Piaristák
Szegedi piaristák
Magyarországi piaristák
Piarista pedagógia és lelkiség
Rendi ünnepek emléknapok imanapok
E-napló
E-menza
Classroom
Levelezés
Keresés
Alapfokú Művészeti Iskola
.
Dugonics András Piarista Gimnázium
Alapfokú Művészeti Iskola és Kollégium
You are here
++++++
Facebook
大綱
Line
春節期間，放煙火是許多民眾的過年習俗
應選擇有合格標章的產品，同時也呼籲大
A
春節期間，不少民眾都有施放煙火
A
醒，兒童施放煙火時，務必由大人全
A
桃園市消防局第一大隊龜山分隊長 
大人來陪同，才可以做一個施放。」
++++++
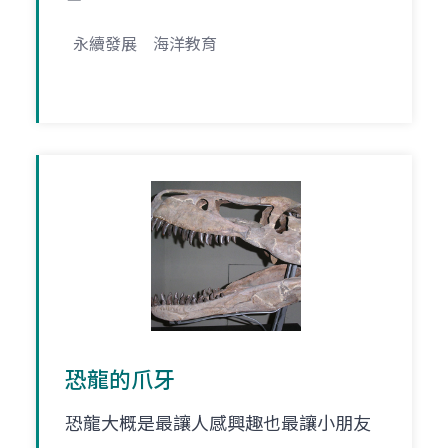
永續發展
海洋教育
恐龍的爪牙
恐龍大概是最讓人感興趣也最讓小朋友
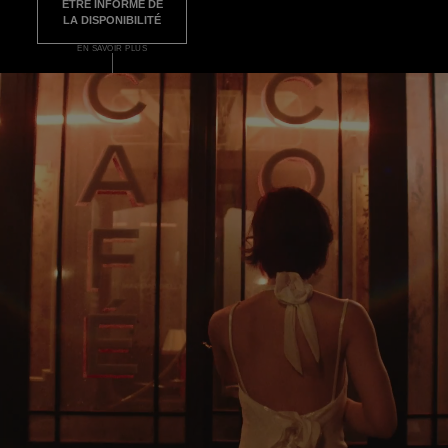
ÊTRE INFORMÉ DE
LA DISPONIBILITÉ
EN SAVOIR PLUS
++++++
*HOW TO COMPLETE THIS TASK*
Find where the line with "Alapfokú Művészeti Iskola és Kollégium" sits in the material above, then copy exactly from it through the line with "You are here". Add no other line.

*EXERCISE SOLUTION*
Alapfokú Művészeti Iskola és Kollégium
You are here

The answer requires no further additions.